O ministério decidiu solicitar serviços mínimos para a greve. Essa decisão veio exaltar os ânimos dos professores?
Não vejo sintomas. Na minha escola não vejo sintoma nenhum dessa ideia, que não se trata ainda de nenhuma medida. Não vejo nenhuma acrimónia por o Ministério da Educação ter apresentado essa ideia. Mas não vejo como se podem marcar serviços mínimos aos serviços de avaliação. Veremos se vai para a frente e em que termos. Também não sabemos em que termos é que o Ministério da Educação quer implementar essa possibilidade.

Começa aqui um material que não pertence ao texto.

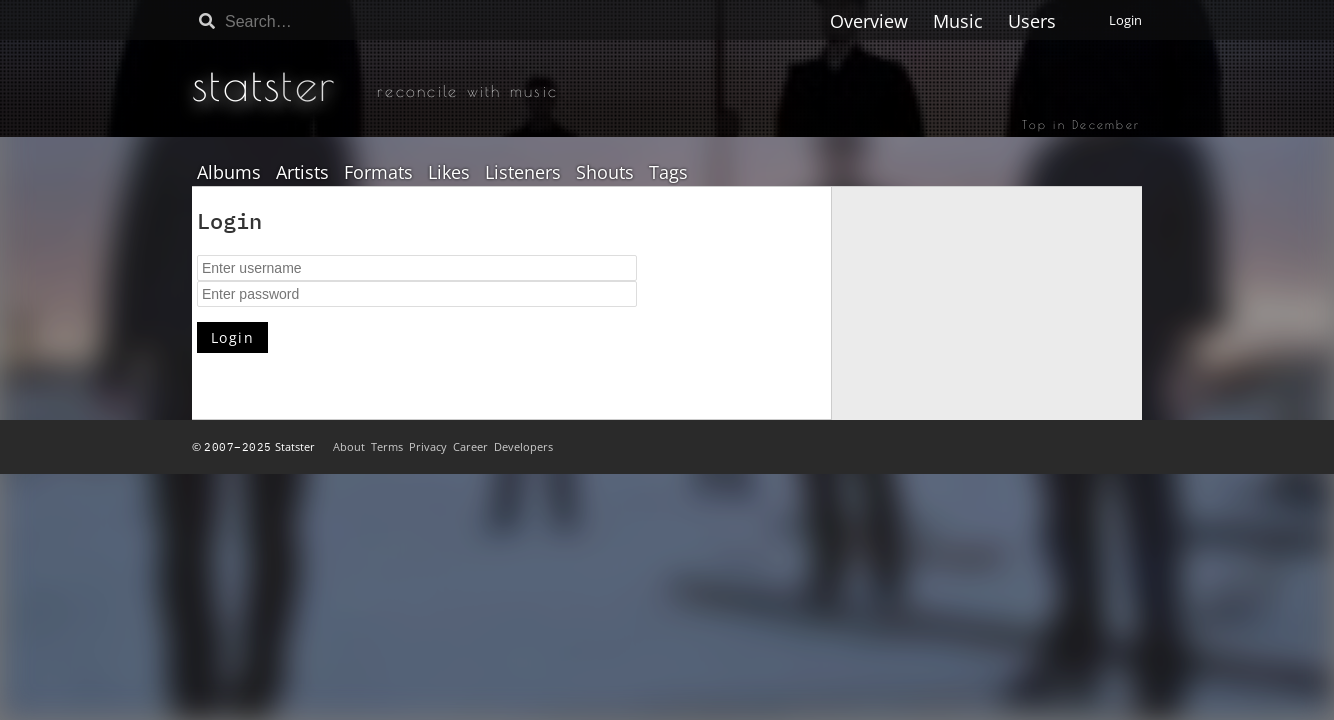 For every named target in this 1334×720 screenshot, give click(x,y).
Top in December (1081, 124)
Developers (523, 446)
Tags (668, 173)
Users (1032, 21)
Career (470, 446)
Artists (302, 173)
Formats (378, 173)
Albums (229, 173)
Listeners (523, 173)
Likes (449, 173)
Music (958, 21)
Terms (387, 446)
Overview (869, 21)
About (349, 446)
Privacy (428, 446)
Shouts (605, 173)
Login (1125, 20)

São já duas semanas com greves a decorrer. Já era tempo de o ministro ter vindo a público sossegar os alunos e dar orientações mais claras às escolas?
Não tenho dúvidas nenhumas que tem havido falta de orientações claras para as escolas – ou melhor, falta de clareza sobre o quadro com que são confrontadas. Porque nunca as escolas vivenciaram uma situação como esta. Portanto, nestas situações e tendo havido aquela nota informativa inicial, que criou alguma confusão, parece-me que devia ter havido já uma clarificação sobre aquilo que são os procedimentos a adotar sempre que não se reúne um conselho de turma ou as condições que devem existir para que se realize um conselho de turma. Isso já devia ter sido assumido pelo Ministério da Educação, de forma clara, junto das escolas.
Qual a sua opinião sobre as orientações enviadas pela DGEstE às escolas?
Trata-se de orientações que, nitidamente, confundiram os destinatários ao invés de os esclarecer. Lamento que, mais uma vez, se tenham lembrado de transferir para os diretores a responsabilidade e o ónus de ações que podem vir a ser consideradas ilegais e, no limite, atentatórias do direito à greve.
As orientações foram bem acolhidas pelos diretores e pelos professores?
Não, não foram, antes tiveram um efeito de bumerangue. Nestas coisas, a pressa de querer solucionar problemas políticos com orientações administrativas nunca dá resultado. E impede, muitas vezes, uma visão ponderada de todas as consequências, como no caso de um diretor dirigente de uma associação de classe inicialmente ter considerado as orientações capazes de solucionarem rapidamente a greve. Foi o que se viu.
Considera que as orientações enviadas pela DGEstE revelam, de alguma forma, desconhecimento das regras ou do funcionamento da classe?
Penso que não. Tendo mais a pensar que se tratou de orientações que tentaram, pressurosamente, resolver pela via administrativa um problema que aflige as escolas e que é exclusivamente político e de respeito pela palavra dada.
Há rumores de diretores que estão a ameaçar professores que aderem à greve com faltas disciplinares. Há outros que estão a ratificar pautas sem que tenha sido realizada a reunião do conselho de turma. Qual a sua opinião?
Não conheço nenhum diretor que faça o que me diz, nem aconselharia nenhum a fazê-lo uma vez que, quer num caso quer no outro, se trata de responsabilidades que não são da sua esfera. Sei também que, nestas alturas de pressão social sobre as escolas e estando nós, diretores, completamente sozinhos e com “a batata quente nas mãos”, é possível que se cometam erros que nunca se cometeriam em situações de normalidade e se a administração educativa avaliasse a situação com uma perceção mais rigorosa e conhecedora da realidade.
Este ministro ainda tem força política para resolver o conflito?
Enquanto presidente do Conselho das Escolas, não me cabe fazer essa apreciação política. Apenas me pronuncio sobre políticas educativas e não sobre as pessoas que as corporizam.
O ministro tem credibilidade junto dos professores?
Repito o que disse na resposta anterior.
Que desfecho prevê para este braço-de-ferro?
Mais do que uma previsão, deixo o desejo de que haja um entendimento político que faça terminar rapidamente a greve.